Fig. 3. Unique characteristics of the EV HLA-I peptide ligandome.

a HLA-I peptide species overlap. The JY whole-cell HLA-I peptide ligandome is almost completely sampled in EVs. b Predicted peptide binding affinity to JY HLA type. More HLA-B binding peptides were detected from EVs. Distribution of strong (≤50 nM affinity) and weak (≤500 nM affinity) peptide binders respectively. Bar plots represent the total pool of eluted ligands detected in three technical replicates from either WC (green) or EVs (purple). c Proportion of HLA-A (blue), HLA-B (orange), HLA-C (yellow) binders. HLA-A binders were over-represented in the JY whole-cell HLA-I peptide ligandome in both peptide species count and summed abundance, which was corroborated by the relative abundance of captured HLA-A and HLA-B proteins. A more balanced proportion of HLA-A to HLA-B was observed in EVs. d HLA-I complexes purified from the plasma membrane show a similar abundance distribution to what observed on whole-cells. e Spectral count of CD20 co-immunoprecipitated with HLA-I. CD20 (MS4A1) was confidently detected exclusively in the EV HLA-I interactome.

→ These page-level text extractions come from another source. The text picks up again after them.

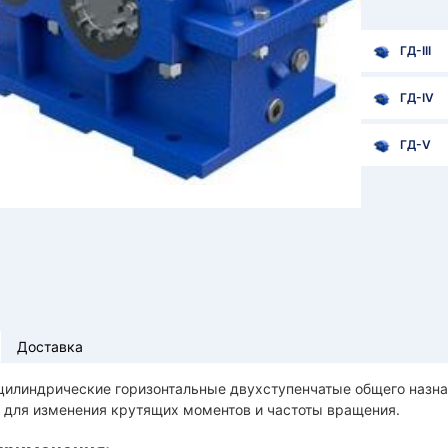
ГД-III
ГД-IV
ГД-V
Доставка
цилиндрические горизонтальные двухступенчатые общего назна
 для изменения крутящих моментов и частоты вращения.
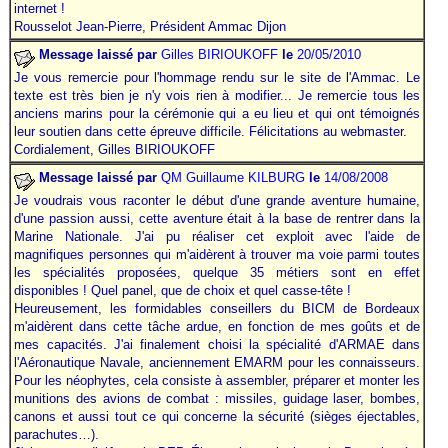
internet
.
!
Rousselot Jean-Pierre, Président Ammac Dijon
Message laissé par
Gilles BIRIOUKOFF
le
20/05/2010
Je vous remercie pour
l'hommage
rendu sur le site de l'Ammac. Le
texte est très bien je n'y vois rien à modifier... Je remercie tous les
anciens marins pour la cérémonie qui a eu lieu et qui ont témoignés
leur soutien dans cette épreuve difficile. Félicitations au webmaster.
Cordialement, Gilles BIRIOUKOFF
Message laissé par
QM Guillaume
KILBURG
le
14/08/2008
Je voudrais vous raconter le début d'une grande aventure humaine,
d'une passion aussi, cette aventure était à la base de rentrer dans la
Marine Nationale. J'ai pu réaliser cet exploit avec l'aide de
magnifiques personnes qui m'aidèrent à trouver ma voie parmi toutes
les spécialités proposées, quelque 35 métiers sont en effet
disponibles ! Quel panel, que de choix et quel casse-tête !
Heureusement, les formidables conseillers du BICM de Bordeaux
m'aidèrent dans cette tâche ardue, en fonction de mes goûts et de
mes capacités. J'ai finalement choisi la spécialité d'ARMAE dans
l'Aéronautique Navale, anciennement EMARM pour les connaisseurs.
Pour les néophytes, cela consiste à assembler, préparer et monter les
munitions des avions de combat : missiles, guidage laser, bombes,
canons et aussi tout ce qui concerne la sécurité (sièges éjectables,
parachutes…).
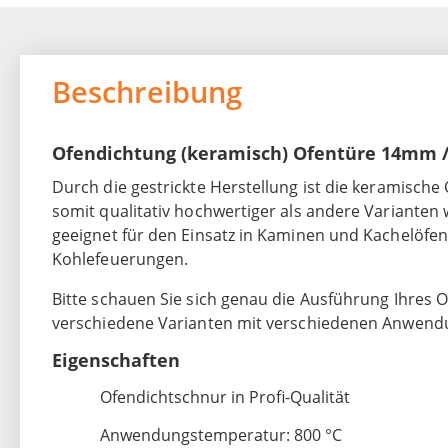
Beschreibung
Ofendichtung (keramisch) Ofentüre 14mm /
Durch die gestrickte Herstellung ist die keramische
somit qualitativ hochwertiger als andere Varianten 
geeignet für den Einsatz in Kaminen und Kachelöfen
Kohlefeuerungen.
Bitte schauen Sie sich genau die Ausführung Ihres Of
verschiedene Varianten mit verschiedenen Anwend
Eigenschaften
Ofendichtschnur in Profi-Qualität
Anwendungstemperatur: 800 °C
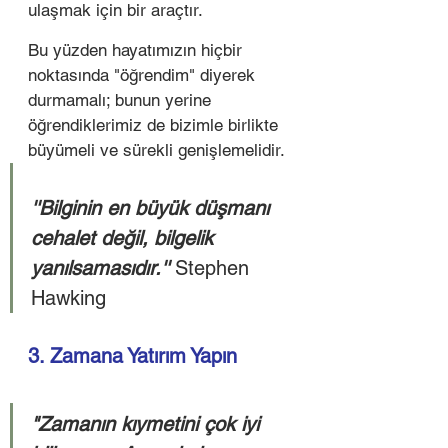
ulaşmak için bir araçtır.
Bu yüzden hayatımızın hiçbir 
noktasında "öğrendim" diyerek 
durmamalı; bunun yerine 
öğrendiklerimiz de bizimle birlikte 
büyümeli ve sürekli genişlemelidir.
''Bilginin en büyük düşmanı 
cehalet değil, bilgelik 
yanılsamasıdır.'' 
Stephen 
Hawking
3. Zamana Yatırım Yapın 
"Zamanın kıymetini çok iyi 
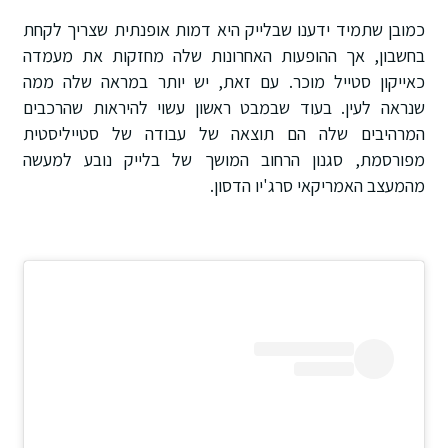
כמובן שתמיד ידענו שבלייק היא דמות אופנתית שצריך לקחת
בחשבון, אך ההופעות האחרונות שלה מחזקות את מעמדה
כאייקון סטייל מוכר. עם זאת, יש יותר במראה שלה ממה
שנראה לעין. בעוד שבמבט ראשון עשוי להיראות שהרכבים
המרהיבים שלה הם תוצאה של עבודה של סטייליסטית
מפורסמת, סגנון הרחוב המושך של בלייק נובע למעשה
מהמעצב האמריקאי סרג'יו הדסון.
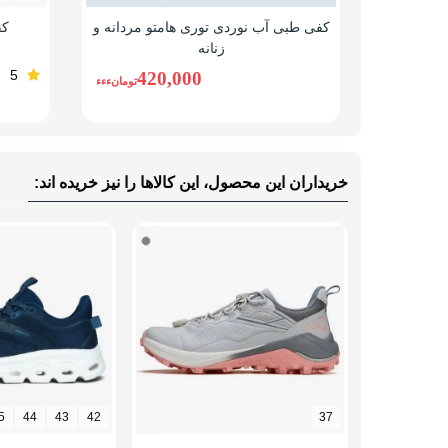
کفی طبی آب نوردی توری هامتو مردانه و
کف
زنانه
5
420,000
تومانءءء
خریداران این محصول، این کالاها را نیز خریده اند:
5
44
43
42
37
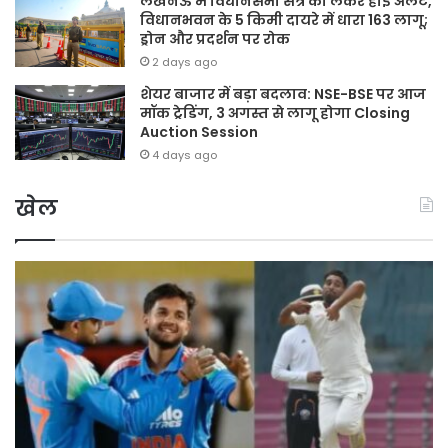
लखनऊ में विधानसभा सत्र को लेकर हाई अलर्ट,
विधानभवन के 5 किमी दायरे में धारा 163 लागू;
ड्रोन और प्रदर्शन पर रोक
2 days ago
शेयर बाजार में बड़ा बदलाव: NSE-BSE पर आज
मॉक ट्रेडिंग, 3 अगस्त से लागू होगा Closing
Auction Session
4 days ago
खेल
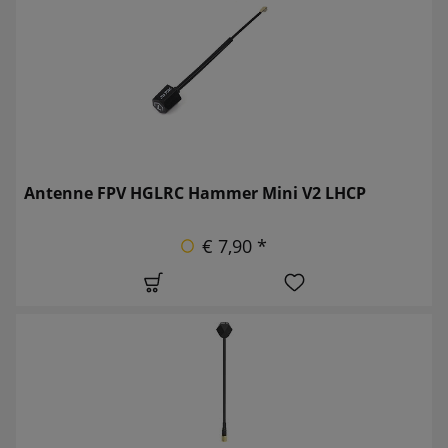
Antenne FPV HGLRC Hammer Mini V2 LHCP
€ 7,90 *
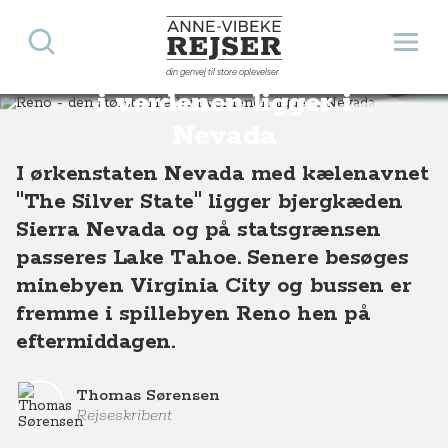
Søg
Åbn 
Anne-Vibeke Rejser
Reno - den største lille by
din genvej til store oplevelser
Destinationer
Nordamerika
USA
Reno - den største lille by i verdenen ligger i Nevada, USA
i verdenen ligger i
Nevada
I ørkenstaten Nevada med kælenavnet
"The Silver State" ligger bjergkæden
Sierra Nevada og på statsgrænsen
passeres Lake Tahoe. Senere besøges
minebyen Virginia City og bussen er
fremme i spillebyen Reno hen på
eftermiddagen.
Thomas Sørensen
Rejseskribent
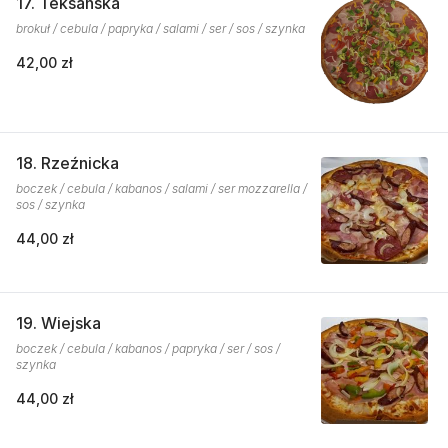
17. Teksańska
brokuł / cebula / papryka / salami / ser / sos / szynka
42,00 zł
18. Rzeźnicka
boczek / cebula / kabanos / salami / ser mozzarella /
sos / szynka
44,00 zł
19. Wiejska
boczek / cebula / kabanos / papryka / ser / sos /
szynka
44,00 zł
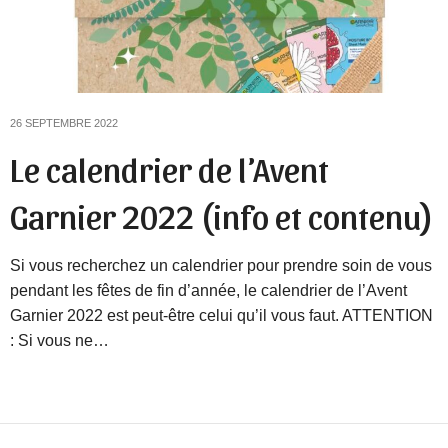
26 SEPTEMBRE 2022
Le calendrier de l’Avent
Garnier 2022 (info et contenu)
Si vous recherchez un calendrier pour prendre soin de vous
pendant les fêtes de fin d’année, le calendrier de l’Avent
Garnier 2022 est peut-être celui qu’il vous faut. ATTENTION
: Si vous ne…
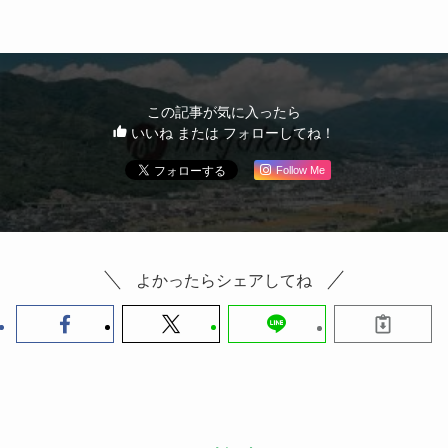
この記事が気に入ったら
いいね または フォローしてね！
Follow Me
よかったらシェアしてね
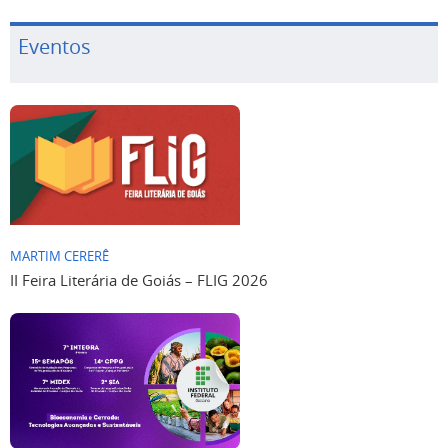
Eventos
MARTIM CERERÊ
II Feira Literária de Goiás – FLIG 2026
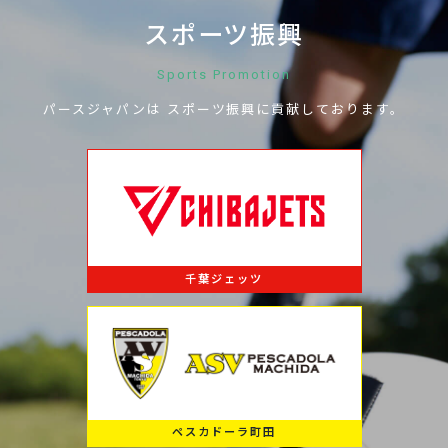
スポーツ振興
Sports Promotion
パースジャパンは
スポーツ振興に
貢献しております。
千葉ジェッツ
ペスカドーラ町田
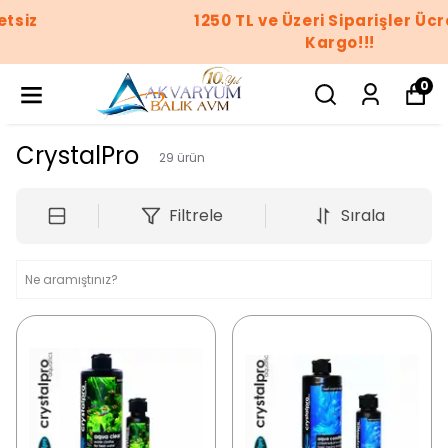
1250 TL ve Üzeri Siparişler Ücretsiz
Kargo!!!
0
CrystalPro
29
ürün
Filtrele
Sırala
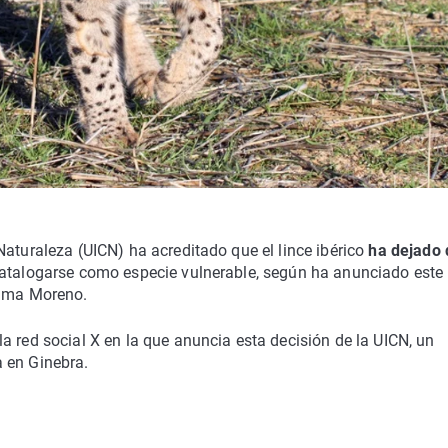
aturaleza (UICN) ha acreditado que el lince ibérico
ha dejado 
atalogarse como especie vulnerable, según ha anunciado este
anma Moreno.
a red social X en la que anuncia esta decisión de la UICN, un
 en Ginebra.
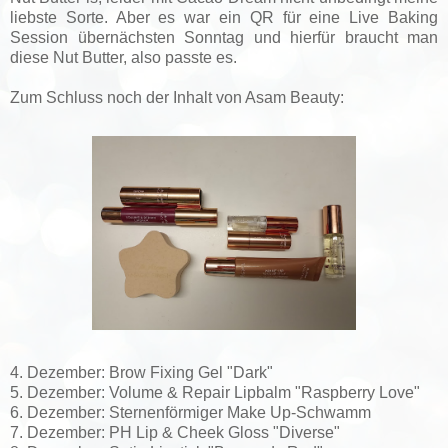
liebste Sorte. Aber es war ein QR für eine Live Baking
Session übernächsten Sonntag und hierfür braucht man
diese Nut Butter, also passte es.
Zum Schluss noch der Inhalt von Asam Beauty:
4. Dezember: Brow Fixing Gel "Dark"
5. Dezember: Volume & Repair Lipbalm "Raspberry Love"
6. Dezember: Sternenförmiger Make Up-Schwamm
7. Dezember: PH Lip & Cheek Gloss "Diverse"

Fig. 4. Post-translational modification (PTMs) analysis of EV and whole-cell HLA-I peptide ligands.

a PTM distribution. EV HLA-I peptide ligands are more frequently cysteinylated than HLA-I peptides from WC. Cysteinylation (yellow) was more abundantly detected on HLA-A binders (blue) than in HLA-B binders (orange). The number of cysteinylated ligands (n) derived from each allele is shown in parentheses. b Length distribution of the cysteinylated ligands. Y-axis was scaled to total number of peptides identified in three technical replicates from either WC or EVs. c Predicted binding affinity (nM) of all cysteine-containing peptides. Cysteinylated cysteine-containing peptides (yellow) were predicted to bind more strongly than non-cysteinylated cysteine-containing peptides.